中国政府の工信部(工業情報化部)は、関係する4省庁とともに、「メタバース産業の革新的発展に向けた3カ年行動計画」を公表しました。この計画には、2023年から2025年のメタバース産業の方針や優先課題、行動計画が記されています。
9月に公表された「メタバース産業の革新的発展に向けた3カ年行動計画」
中国で行動計画が公表されたのは、2023年9月8日です。2025年までの3年間で、世界的な影響力を持つプラットフォーム企業を3~5社、関連産業クラスターを3~5個育成することなどの政策を掲げています。また、中国の中央政府公式サイトでも、政策の解説を見ることができます。
行政機関レベルでの「行動計画」公表は初
中国の地方自治体は、2022年頃からメタバースなどに関する独自の「行動計画」を発表しています。上海や北京、鄭州などの自治体のほか、浙江省といった地方政府レベルでも、3カ年の行動計画や文書を公表。

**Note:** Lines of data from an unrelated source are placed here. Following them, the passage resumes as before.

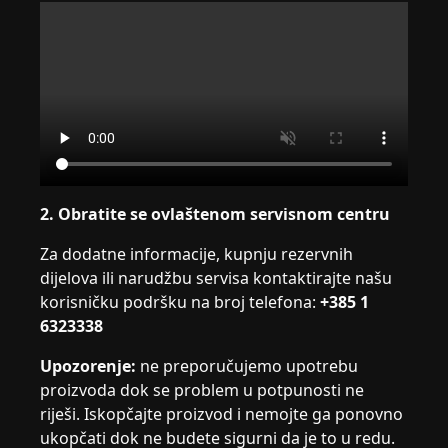
2. Obratite se ovlaštenom servisnom centru
Za dodatne informacije, kupnju rezervnih
dijelova ili narudžbu servisa kontaktirajte našu
korisničku podršku na broj telefona:
+385 1
6323338
Upozorenje:
ne preporučujemo upotrebu
proizvoda dok se problem u potpunosti ne
riješi. Iskopčajte proizvod i nemojte ga ponovno
ukopčati dok ne budete sigurni da je to u redu.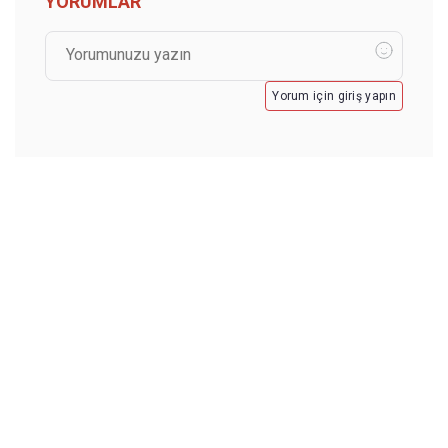
YORUMLAR
Yorum için giriş yapın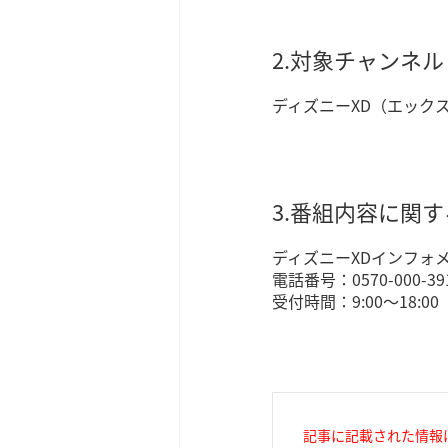
2.対象チャンネル
ディズニーXD（エック
3.番組内容に関
ディズニーXDインフォ
電話番号：0570-000-39
受付時間：9:00～18:0
記事に記載された情報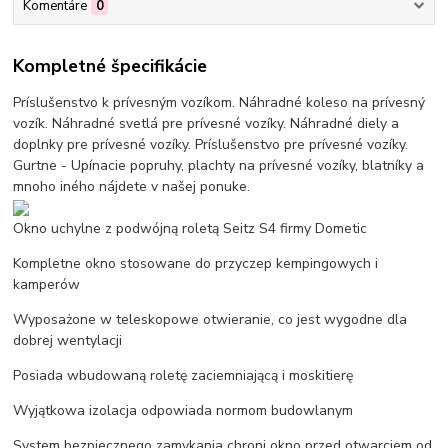
Komentáre
0
Kompletné špecifikácie
Príslušenstvo k prívesným vozíkom. Náhradné koleso na prívesný
vozík. Náhradné svetlá pre prívesné vozíky. Náhradné diely a
doplnky pre prívesné vozíky. Príslušenstvo pre prívesné vozíky.
Gurtne - Upínacie popruhy, plachty na prívesné vozíky, blatníky a
mnoho iného nájdete v našej ponuke.
Okno uchylne z podwójną roletą Seitz S4 firmy Dometic
Kompletne okno stosowane do przyczep kempingowych i
kamperów
Wyposażone w teleskopowe otwieranie, co jest wygodne dla
dobrej wentylacji
Posiada wbudowaną roletę zaciemniającą i moskitierę
Wyjątkowa izolacja odpowiada normom budowlanym
System bezpiecznego zamykania chroni okno przed otwarciem od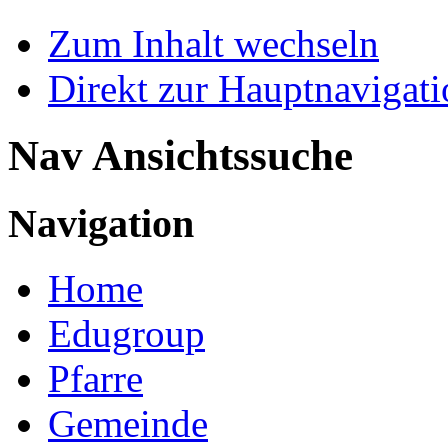
Zum Inhalt wechseln
Direkt zur Hauptnaviga
Nav Ansichtssuche
Navigation
Home
Edugroup
Pfarre
Gemeinde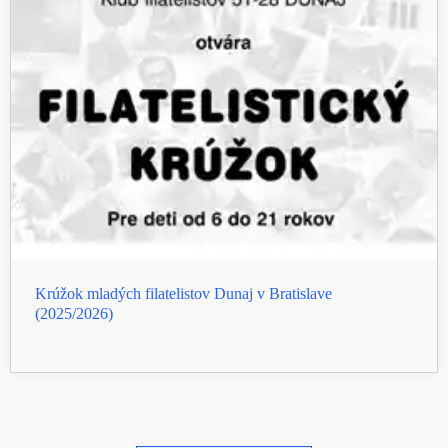
Krúžok mladých filatelistov Dunaj v Bratislave
(2025/2026)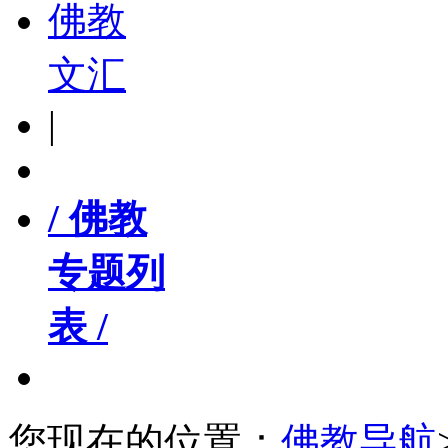
佛教
文汇
|
/ 佛教
专题列
表 /
您现在的位置：
佛教导航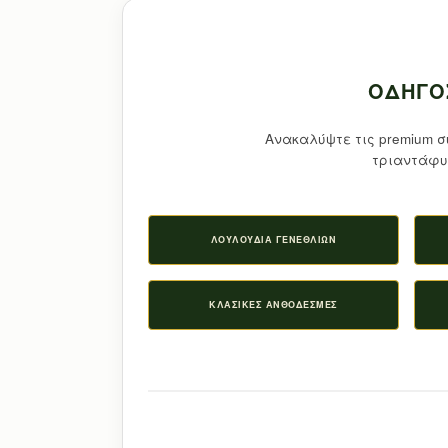
ΟΔΗΓΌ
Ανακαλύψτε τις premium σ
τριαντάφυ
ΛΟΥΛΟΎΔΙΑ ΓΕΝΕΘΛΊΩΝ
ΚΛΑΣΙΚΈΣ ΑΝΘΟΔΈΣΜΕΣ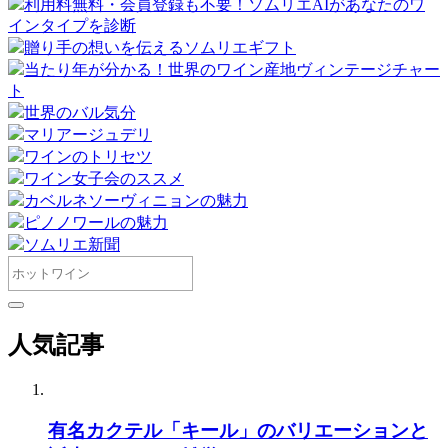
利用料無料・会員登録も不要！ソムリエAIがあなたのワ
インタイプを診断
贈り手の想いを伝えるソムリエギフト
当たり年が分かる！世界のワイン産地ヴィンテージチャー
ト
世界のバル気分
マリアージュデリ
ワインのトリセツ
ワイン女子会のススメ
カベルネソーヴィニョンの魅力
ピノノワールの魅力
ソムリエ新聞
人気記事
有名カクテル「キール」のバリエーションと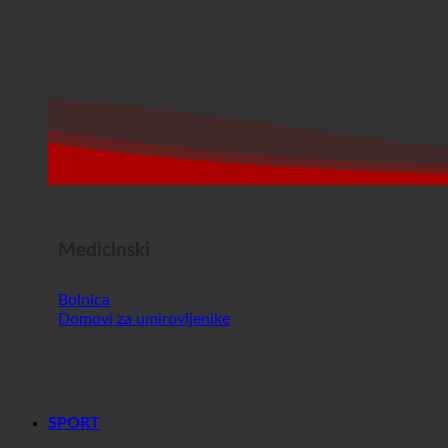
Medicinski
Bolnica
Domovi za umirovljenike
SPORT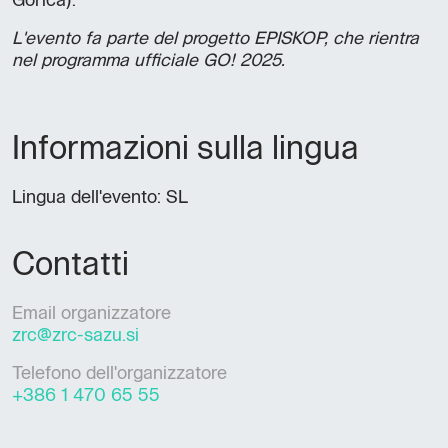
Gorica).
L'evento fa parte del progetto EPISKOP, che rientra
nel programma ufficiale GO! 2025.
Informazioni sulla lingua
Lingua dell'evento: SL
Contatti
Email organizzatore
zrc@zrc-sazu.si
Telefono dell'organizzatore
+386 1 470 65 55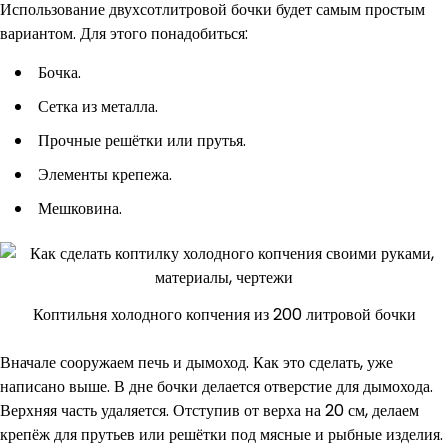
Использование двухсотлитровой бочки будет самым простым
вариантом. Для этого понадобиться:
Бочка.
Сетка из металла.
Прочные решётки или прутья.
Элементы крепежа.
Мешковина.
Коптильня холодного копчения из 200 литровой бочки
Вначале сооружаем печь и дымоход. Как это сделать, уже
написано выше. В дне бочки делается отверстие для дымохода.
Верхняя часть удаляется. Отступив от верха на 20 см, делаем
крепёж для прутьев или решётки под мясные и рыбные изделия.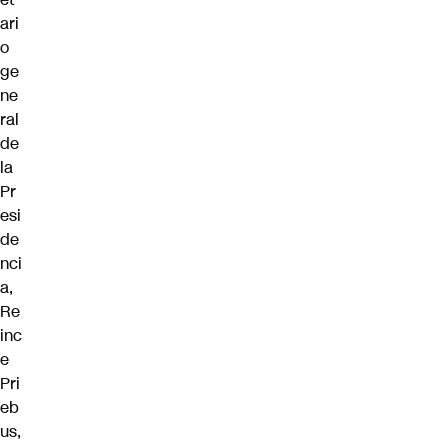
ari
o
ge
ne
ral
de
la
Pr
esi
de
nci
a,
Re
inc
e
Pri
eb
us,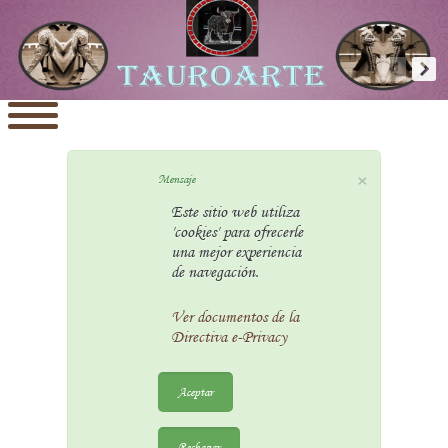
×
Mensaje
Este sitio web utiliza
'cookies' para ofrecerle
una mejor experiencia
de navegación.
Ver documentos de la
Directiva e-Privacy
Aceptar
Rechazar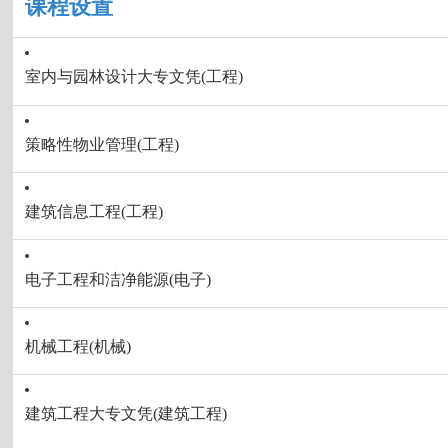
课程设置
室内与园林设计大专文凭(工程)
策略性物业管理(工程)
建筑信息工程(工程)
电子工程和洁净能源(电子)
机械工程(机械)
建筑工程大专文凭(建筑工程)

こうしたさまざまな地域での動きとの関係は不明ですが、これまで行政機関レベルでの行動計画を公表していなかった中国が、向こう3年の行動計画を作成したのには、少なからず地方自治体の影響があるといえるでしょう。
気になる内容は
「メタバース産業の革新的発展に向けた3カ年行動計画(2023-2025年)」では、5つの優先課題に対し、14項目の行動計画が記されています。詳しい内容は、以下の通りです。
1,高度なメタバース技術と、産業システムの構築
- キーテクノロジーの統合と革新の強化
- メタバース製品供給の充実
- 産業エコシステムの相乗的な発展構築
2,3次元でインタラクティブな産業メタバースの育成
- 主要産業プロセスのメタバース化の促進模索
- 主要産業における産業メタバース普及の加速
- 産業メタバースの革新的なアプリケーションモデルの模索
3,没入的でインタラクティブなデジタルライフアプリケーションの創出
- 没入的でインタラクティブな消費生活シナリオの普及
- 虚実融合の公共サービスシナリオの創出
- スマートで安全な災害救助シナリオ支援
4,体系的で完全な産業支援の構築
- 産業標準規格の体系改善
- イノベーション支援能力の強化
- 一流のインフラ構築
5,安全で信頼できる産業統治システムの構築
- メタバースの協調的な統治システム整備
- 安全保障能力の構築強化
また、同行動計画では、メタバース以外にも通信技術やセキュリティ、ハードウェアなどの周辺分野についても言及しています。
中国企業の今後の発展に注目!
地方自治体の行動計画発表や、「メタバース同盟」設立など、メタバースに向けた取り組みが活性化している中国。どのように企業が発展し、すばらしいメタバースが構築されるのか、今後の動向にも注目しましょう。